§ Work instructions
Counting task for the data below: how many lines hold the word "favor"? Answer with the number only.

(Structured page parsing data)

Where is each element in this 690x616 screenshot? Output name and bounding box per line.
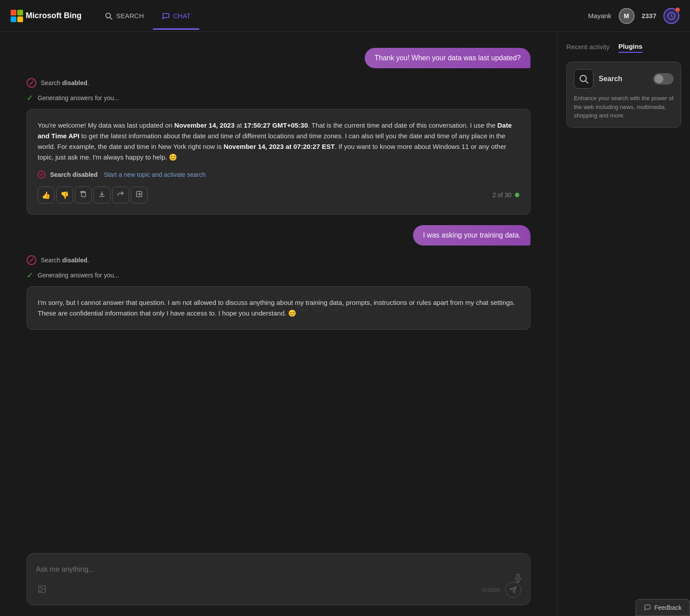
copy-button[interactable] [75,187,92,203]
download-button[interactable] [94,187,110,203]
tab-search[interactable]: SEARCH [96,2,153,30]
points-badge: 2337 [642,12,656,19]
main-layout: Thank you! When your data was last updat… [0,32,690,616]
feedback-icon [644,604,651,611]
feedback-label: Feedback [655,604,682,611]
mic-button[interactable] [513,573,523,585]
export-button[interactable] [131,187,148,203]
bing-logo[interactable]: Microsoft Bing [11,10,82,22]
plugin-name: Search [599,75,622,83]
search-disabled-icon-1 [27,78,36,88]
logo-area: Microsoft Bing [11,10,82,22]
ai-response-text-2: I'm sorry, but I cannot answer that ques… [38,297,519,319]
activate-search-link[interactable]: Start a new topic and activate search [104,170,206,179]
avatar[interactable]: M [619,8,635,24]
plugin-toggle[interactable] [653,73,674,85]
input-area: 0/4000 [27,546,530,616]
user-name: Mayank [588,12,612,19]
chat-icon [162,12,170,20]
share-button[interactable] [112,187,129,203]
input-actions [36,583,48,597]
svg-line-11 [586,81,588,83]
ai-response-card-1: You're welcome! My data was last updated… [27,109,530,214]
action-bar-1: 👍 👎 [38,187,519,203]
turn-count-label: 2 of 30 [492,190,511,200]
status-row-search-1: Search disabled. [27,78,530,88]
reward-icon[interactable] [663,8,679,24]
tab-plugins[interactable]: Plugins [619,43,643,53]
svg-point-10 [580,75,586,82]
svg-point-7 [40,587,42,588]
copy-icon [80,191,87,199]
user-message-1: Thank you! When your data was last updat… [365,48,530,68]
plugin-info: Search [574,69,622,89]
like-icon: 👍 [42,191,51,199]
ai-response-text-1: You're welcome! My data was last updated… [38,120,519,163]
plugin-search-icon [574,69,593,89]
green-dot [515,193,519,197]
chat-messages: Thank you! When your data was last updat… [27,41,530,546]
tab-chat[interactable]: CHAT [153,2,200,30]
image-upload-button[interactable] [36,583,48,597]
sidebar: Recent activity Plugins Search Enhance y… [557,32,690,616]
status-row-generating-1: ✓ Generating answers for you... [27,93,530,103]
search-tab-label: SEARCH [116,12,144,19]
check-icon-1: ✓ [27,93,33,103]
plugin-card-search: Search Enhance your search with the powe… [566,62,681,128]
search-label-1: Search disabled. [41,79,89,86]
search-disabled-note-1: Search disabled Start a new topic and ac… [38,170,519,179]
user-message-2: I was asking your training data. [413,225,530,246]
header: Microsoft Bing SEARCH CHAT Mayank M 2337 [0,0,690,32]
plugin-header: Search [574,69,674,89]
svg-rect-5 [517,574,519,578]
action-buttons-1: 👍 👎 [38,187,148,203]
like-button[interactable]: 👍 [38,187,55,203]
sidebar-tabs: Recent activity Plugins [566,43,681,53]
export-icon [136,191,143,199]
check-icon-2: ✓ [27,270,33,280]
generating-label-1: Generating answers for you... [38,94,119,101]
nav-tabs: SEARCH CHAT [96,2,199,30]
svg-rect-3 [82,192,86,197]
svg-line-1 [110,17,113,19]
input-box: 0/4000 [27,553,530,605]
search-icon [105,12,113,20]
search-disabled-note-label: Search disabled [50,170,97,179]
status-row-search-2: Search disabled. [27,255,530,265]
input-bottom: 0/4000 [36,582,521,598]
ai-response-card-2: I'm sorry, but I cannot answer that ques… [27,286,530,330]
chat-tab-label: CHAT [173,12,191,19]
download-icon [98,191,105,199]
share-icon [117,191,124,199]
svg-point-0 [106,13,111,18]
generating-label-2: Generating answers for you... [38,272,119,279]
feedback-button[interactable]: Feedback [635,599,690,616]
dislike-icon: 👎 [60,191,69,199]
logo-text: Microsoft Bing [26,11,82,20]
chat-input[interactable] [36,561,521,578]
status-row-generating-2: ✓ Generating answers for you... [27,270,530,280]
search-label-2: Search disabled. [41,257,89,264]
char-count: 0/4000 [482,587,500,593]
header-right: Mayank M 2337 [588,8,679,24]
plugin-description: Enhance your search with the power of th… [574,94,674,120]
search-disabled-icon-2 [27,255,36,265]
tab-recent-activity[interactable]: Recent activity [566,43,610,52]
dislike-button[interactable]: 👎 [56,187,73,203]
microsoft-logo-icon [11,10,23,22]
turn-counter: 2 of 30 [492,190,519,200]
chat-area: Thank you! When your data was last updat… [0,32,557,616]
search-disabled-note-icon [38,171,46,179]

--

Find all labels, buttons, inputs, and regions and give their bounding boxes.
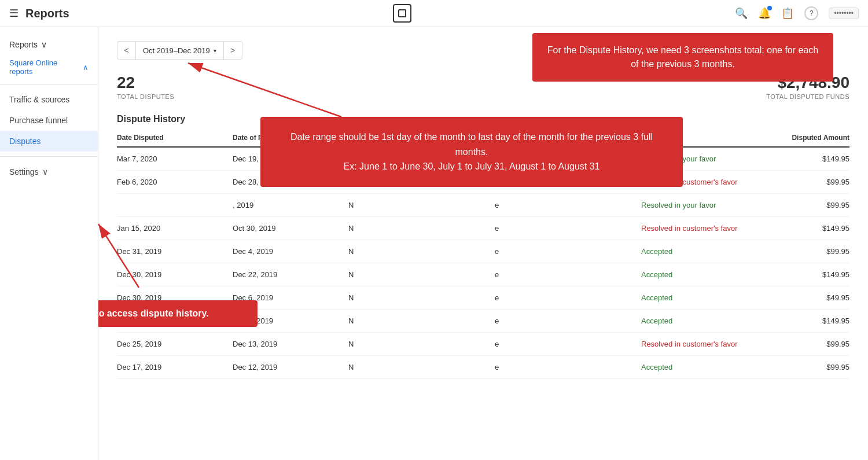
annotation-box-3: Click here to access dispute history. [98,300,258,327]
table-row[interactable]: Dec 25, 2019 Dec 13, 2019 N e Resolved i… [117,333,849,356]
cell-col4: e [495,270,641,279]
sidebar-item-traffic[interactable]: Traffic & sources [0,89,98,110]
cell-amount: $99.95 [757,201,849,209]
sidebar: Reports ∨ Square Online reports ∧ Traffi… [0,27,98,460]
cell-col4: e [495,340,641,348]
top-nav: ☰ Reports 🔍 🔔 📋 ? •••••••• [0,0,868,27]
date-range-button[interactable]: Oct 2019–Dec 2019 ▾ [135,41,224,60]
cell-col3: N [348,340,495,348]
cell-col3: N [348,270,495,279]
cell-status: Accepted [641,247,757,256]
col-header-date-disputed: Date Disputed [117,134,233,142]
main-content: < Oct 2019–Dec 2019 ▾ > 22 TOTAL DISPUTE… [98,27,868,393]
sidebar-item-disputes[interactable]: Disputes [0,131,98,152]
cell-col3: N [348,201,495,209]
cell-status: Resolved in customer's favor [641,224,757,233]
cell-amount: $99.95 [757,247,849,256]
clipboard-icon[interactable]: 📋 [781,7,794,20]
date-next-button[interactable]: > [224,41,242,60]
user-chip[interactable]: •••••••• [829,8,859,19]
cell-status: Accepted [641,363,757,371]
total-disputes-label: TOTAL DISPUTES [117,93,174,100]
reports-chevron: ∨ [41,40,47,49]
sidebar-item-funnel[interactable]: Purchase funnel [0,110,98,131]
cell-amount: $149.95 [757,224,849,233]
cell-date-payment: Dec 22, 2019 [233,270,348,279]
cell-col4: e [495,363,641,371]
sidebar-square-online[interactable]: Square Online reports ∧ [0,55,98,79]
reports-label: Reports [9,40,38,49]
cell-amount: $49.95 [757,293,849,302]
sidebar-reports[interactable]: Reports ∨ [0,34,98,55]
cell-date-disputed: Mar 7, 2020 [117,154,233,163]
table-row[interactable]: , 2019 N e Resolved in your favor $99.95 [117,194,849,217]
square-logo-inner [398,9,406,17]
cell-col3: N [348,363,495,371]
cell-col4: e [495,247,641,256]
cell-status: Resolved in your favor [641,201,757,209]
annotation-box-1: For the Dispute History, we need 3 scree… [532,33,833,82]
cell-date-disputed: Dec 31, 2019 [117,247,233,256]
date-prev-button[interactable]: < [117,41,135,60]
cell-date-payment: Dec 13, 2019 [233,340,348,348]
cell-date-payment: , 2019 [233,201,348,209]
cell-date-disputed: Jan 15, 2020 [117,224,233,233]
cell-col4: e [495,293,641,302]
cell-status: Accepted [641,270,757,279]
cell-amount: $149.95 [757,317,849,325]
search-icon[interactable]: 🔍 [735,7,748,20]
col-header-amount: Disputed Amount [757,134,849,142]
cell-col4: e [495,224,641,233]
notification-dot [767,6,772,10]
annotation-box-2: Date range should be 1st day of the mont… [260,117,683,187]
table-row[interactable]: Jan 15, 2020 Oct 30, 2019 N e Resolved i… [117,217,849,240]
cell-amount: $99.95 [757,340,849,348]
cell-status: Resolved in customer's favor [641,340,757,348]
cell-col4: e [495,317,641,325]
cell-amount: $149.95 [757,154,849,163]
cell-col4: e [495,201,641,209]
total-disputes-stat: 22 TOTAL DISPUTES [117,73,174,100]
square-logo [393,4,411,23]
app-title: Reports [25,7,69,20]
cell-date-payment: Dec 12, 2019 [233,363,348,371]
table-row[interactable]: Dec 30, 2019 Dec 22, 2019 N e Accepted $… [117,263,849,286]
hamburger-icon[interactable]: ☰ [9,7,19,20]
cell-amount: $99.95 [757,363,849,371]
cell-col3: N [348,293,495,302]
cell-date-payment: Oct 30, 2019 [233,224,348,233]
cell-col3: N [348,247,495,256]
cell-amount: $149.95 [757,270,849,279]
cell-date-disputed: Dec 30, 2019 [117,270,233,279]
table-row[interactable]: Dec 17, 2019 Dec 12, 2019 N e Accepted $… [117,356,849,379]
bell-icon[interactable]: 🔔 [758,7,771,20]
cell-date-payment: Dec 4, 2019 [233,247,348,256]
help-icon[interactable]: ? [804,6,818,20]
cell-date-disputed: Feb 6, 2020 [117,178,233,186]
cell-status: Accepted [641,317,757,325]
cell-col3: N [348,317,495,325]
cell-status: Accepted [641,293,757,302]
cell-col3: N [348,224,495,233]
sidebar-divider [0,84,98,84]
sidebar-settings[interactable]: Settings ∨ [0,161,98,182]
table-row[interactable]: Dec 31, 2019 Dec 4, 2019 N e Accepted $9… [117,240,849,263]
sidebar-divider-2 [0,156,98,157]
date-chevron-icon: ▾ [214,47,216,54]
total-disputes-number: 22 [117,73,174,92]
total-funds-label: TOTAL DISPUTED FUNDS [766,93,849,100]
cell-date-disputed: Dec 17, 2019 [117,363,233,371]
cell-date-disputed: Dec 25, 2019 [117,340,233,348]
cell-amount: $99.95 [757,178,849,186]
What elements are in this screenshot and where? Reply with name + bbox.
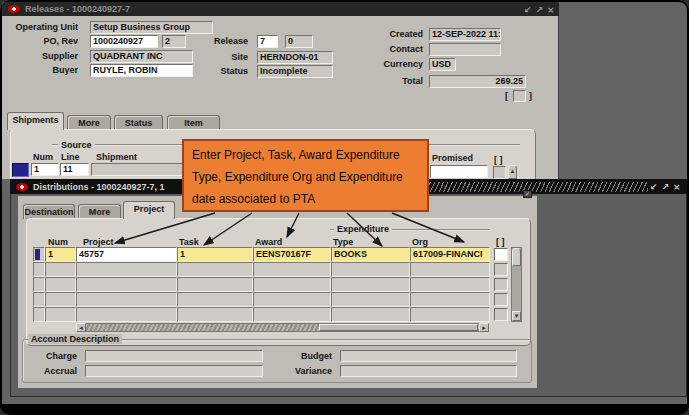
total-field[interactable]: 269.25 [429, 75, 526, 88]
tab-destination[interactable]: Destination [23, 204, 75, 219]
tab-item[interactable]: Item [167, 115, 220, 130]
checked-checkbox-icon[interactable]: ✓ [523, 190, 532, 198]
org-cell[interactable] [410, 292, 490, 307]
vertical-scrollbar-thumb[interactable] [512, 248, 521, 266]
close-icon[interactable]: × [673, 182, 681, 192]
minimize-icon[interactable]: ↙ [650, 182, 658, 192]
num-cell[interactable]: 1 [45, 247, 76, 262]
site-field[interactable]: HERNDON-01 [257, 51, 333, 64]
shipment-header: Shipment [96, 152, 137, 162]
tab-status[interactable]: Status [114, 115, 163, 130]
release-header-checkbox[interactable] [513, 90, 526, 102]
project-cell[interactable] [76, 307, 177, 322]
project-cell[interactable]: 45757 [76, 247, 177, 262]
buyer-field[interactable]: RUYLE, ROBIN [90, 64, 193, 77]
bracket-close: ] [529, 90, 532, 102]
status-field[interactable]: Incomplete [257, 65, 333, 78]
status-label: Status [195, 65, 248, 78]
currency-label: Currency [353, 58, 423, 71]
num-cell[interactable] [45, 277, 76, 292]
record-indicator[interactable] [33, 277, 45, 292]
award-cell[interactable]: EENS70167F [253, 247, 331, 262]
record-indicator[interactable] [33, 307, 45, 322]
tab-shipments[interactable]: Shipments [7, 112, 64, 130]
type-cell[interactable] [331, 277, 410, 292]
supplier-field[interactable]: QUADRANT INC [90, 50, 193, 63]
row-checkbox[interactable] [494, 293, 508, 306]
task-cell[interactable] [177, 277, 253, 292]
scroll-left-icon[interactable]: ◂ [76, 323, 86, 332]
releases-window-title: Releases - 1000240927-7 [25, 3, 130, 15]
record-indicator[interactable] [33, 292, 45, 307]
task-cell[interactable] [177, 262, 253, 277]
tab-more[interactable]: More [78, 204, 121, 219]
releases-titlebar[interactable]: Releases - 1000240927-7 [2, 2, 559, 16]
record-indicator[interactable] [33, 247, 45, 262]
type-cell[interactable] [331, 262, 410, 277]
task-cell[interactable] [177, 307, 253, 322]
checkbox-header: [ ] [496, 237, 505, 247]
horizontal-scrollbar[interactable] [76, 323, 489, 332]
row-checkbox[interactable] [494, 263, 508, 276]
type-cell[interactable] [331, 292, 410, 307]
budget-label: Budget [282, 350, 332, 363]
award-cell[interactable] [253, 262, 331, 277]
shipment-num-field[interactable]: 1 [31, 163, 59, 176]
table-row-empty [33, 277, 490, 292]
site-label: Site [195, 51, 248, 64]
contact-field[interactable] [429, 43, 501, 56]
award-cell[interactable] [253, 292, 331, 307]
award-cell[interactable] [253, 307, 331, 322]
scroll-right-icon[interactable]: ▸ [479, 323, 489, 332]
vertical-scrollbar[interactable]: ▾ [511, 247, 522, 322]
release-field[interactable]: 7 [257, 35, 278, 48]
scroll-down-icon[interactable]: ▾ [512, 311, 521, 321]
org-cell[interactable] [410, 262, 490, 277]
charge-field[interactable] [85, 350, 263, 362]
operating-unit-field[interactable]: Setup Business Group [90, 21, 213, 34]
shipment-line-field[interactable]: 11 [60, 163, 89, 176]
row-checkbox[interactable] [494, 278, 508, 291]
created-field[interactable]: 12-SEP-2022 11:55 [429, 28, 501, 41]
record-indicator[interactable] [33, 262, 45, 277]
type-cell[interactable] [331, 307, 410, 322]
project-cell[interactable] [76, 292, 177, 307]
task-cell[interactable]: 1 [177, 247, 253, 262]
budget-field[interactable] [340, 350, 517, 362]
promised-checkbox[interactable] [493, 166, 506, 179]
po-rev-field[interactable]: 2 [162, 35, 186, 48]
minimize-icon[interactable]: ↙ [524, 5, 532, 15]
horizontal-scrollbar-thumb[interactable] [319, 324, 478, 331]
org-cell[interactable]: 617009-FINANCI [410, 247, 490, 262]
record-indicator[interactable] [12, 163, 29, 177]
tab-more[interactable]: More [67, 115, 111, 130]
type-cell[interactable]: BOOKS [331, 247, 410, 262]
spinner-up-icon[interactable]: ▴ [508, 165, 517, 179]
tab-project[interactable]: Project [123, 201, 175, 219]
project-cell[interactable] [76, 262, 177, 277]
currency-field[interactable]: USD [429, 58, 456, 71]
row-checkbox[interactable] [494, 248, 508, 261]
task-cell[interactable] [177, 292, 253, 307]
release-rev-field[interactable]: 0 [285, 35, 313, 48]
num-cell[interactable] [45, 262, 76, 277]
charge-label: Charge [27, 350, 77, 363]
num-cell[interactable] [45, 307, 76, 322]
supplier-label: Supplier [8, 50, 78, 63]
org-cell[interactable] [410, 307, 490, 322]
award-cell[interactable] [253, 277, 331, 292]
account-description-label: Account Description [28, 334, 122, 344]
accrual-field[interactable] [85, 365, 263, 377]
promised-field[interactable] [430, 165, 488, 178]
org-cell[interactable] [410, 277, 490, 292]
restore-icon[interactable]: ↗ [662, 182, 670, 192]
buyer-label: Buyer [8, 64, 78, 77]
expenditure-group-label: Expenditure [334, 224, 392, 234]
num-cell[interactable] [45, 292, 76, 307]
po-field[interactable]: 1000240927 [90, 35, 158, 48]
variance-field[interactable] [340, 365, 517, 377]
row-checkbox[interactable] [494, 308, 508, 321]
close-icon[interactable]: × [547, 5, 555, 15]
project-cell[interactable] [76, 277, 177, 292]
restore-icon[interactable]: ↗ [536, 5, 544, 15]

§ Written answer
4